Connectivity Perception¶
OEChem TK provides several functions for determining the connectivity and/or bond orders from various input file formats. For correct molecule processing, OEChem TK requires all the covalent bonds to be represented in a molecule and each bond to have a defined bond order, 1 for single, 2 for double, 3 for triple and 4 for quadruple. Given this explicit Kekulé representation of a molecule, OEChem TK can perceive and re-perceive high order attributes such as ring membership or aromaticity as defined by different aromaticity models.
Alas, unlike MDL’s SD file format, not all file formats explicitly specify a Kekulé form of a molecule with explicit bond orders. The functions, described in this chapter, attempt to deduce such a representation from the information that is available in such file formats.
Connectivity From 3D Coordinates¶
For file formats that provide 3D coordinates, but not explicit bond information
(or only partial bond information), OEChem TK uses the
OEDetermineConnectivity
function.
This function deduces the pattern of covalent bonding in a molecule from the
proximity of atoms.
Two atoms are considered bonded if they are located within the sum of their
covalent radii (OEGetCovalentRadius
)
plus an additional “slop” factor of 0.45 Angstroms.
OEDetermineConnectivity
will not
create a bond between two atoms that are less than 0.4 Angstroms apart.
Such unreasonably short bond lengths indicate the structure is either severely
distorted, or doesn’t have coordinate information at all.
All bonds created by OEDetermineConnectivity
have bond orders set to one.
To perceive bond order information, see OEChem TK’s
OEPerceiveBondOrders
function described
in the next section.
The OEDetermineConnectivity
function
checks whether a bond already exists between two atoms before creating a new
bond.
This allows this function to be used with file formats that may specify partial
connectivity, such as only multiple (double, triple or quadruple) bonds.
Bond Order Perception¶
The OEPerceiveBondOrders
function is
used to deduce bond orders from the 3D coordinates and simple connectivity
of a molecule.
If the simple connectivity, i.e. bonds without bond orders isn’t specified in
the input file, OEDetermineConnectivity
should be called first to deduce this information from the 3D coordinates.

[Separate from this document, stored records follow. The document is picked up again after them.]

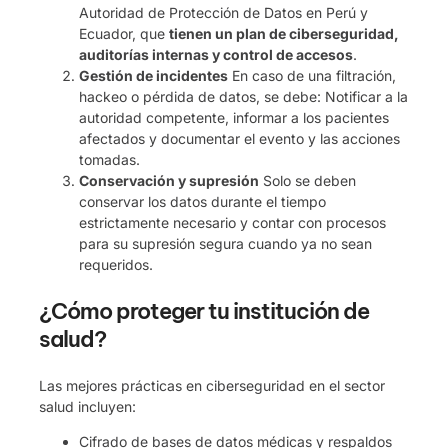
Autoridad de Protección de Datos en Perú y
Ecuador, que
tienen un plan de ciberseguridad,
auditorías internas y control de accesos
.
Gestión de incidentes
En caso de una filtración,
hackeo o pérdida de datos, se debe: Notificar a la
autoridad competente, informar a los pacientes
afectados y documentar el evento y las acciones
tomadas.
Conservación y supresión
Solo se deben
conservar los datos durante el tiempo
estrictamente necesario y contar con procesos
para su supresión segura cuando ya no sean
requeridos.
¿Cómo proteger tu institución de
salud?
Las mejores prácticas en ciberseguridad en el sector
salud incluyen:
Cifrado de bases de datos médicas y respaldos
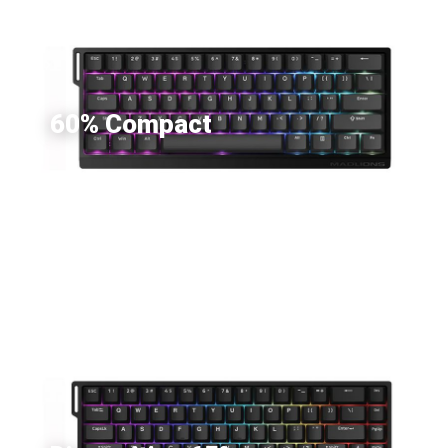
60% Compact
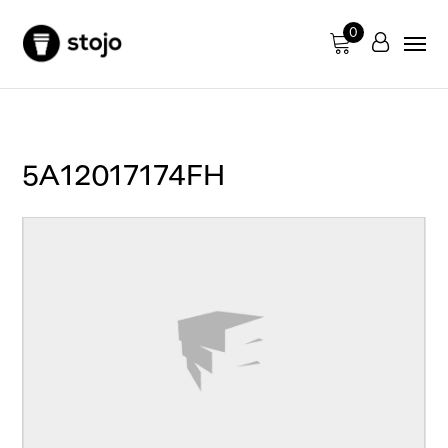
0
5A12017174FH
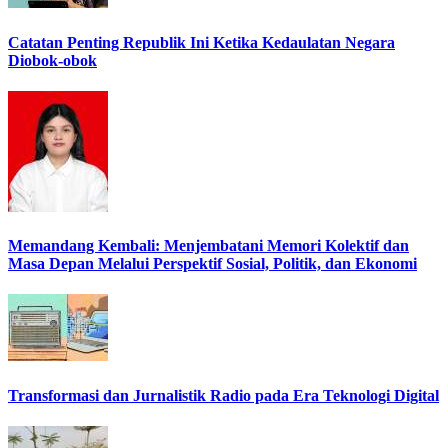
Catatan Penting Republik Ini Ketika Kedaulatan Negara
Diobok-obok
Memandang Kembali: Menjembatani Memori Kolektif dan
Masa Depan Melalui Perspektif Sosial, Politik, dan Ekonomi
Transformasi dan Jurnalistik Radio pada Era Teknologi Digital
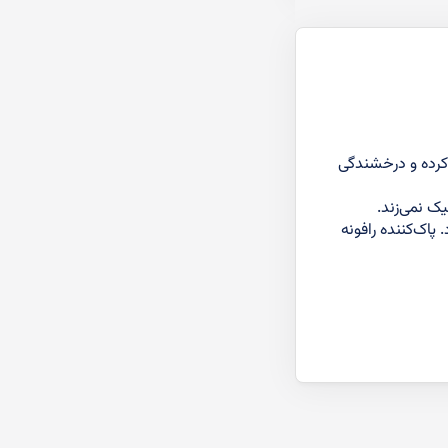
 کرده و درخشندگی
ک نمی‌زند.
پاک‌کننده رافونه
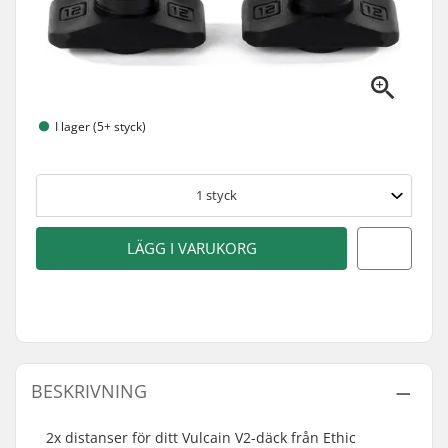
I lager (5+ styck)
1
styck
LÄGG I VARUKORG
BESKRIVNING
2x distanser för ditt Vulcain V2-däck från Ethic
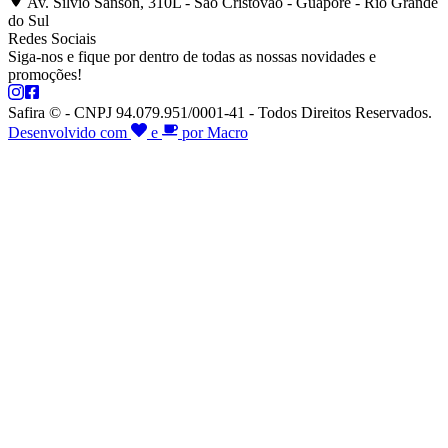
Av. Silvio Sanson, 310L - São Cristóvão - Guaporé - Rio Grande
do Sul
Redes Sociais
Siga-nos e fique por dentro de todas as nossas novidades e
promoções!
Safira © - CNPJ 94.079.951/0001-41 - Todos Direitos Reservados.
Desenvolvido com
e
por Macro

The following code snippet shows how to perceive connectivity and bond order if a molecule has 3D information but no explicit bond information:
oechem.OEDetermineConnectivity(mol);
oechem.OEFindRingAtomsAndBonds(mol);
oechem.OEPerceiveBondOrders(mol);
oechem.OEAssignImplicitHydrogens(mol);
oechem.OEAssignFormalCharges(mol);
Kekulé Form Assignment¶
A number of file formats don’t represent a connection table as a
single representative Kekulé form but instead denote some bonds,
such as those in benzene, as aromatic. OEChem TK provides a method for
determining a valid, but arbitrary, Kekulé form for such connection
tables using the OEKekulize
function
(see example in Figure: Kekulization of
quinolin). On input to
OEKekulize
, the integer bond type
property of each bond represents either the bond order (1 for single,
2 for double, 3 for triple or 4 for quadruple) or the value 5
indicating the bond is aromatic or resonant. The algorithm sets the
bond order property from the bond type property, with the exception of
bond type 5, which is assigned a bond order of either 1 or 2
representing either a single or double bond. The boolean return value
indicates whether a valid Kekulé form could be assigned.
See also
OEKekulize
function is normally only used by
low-level file readers for interpreting input connection tables.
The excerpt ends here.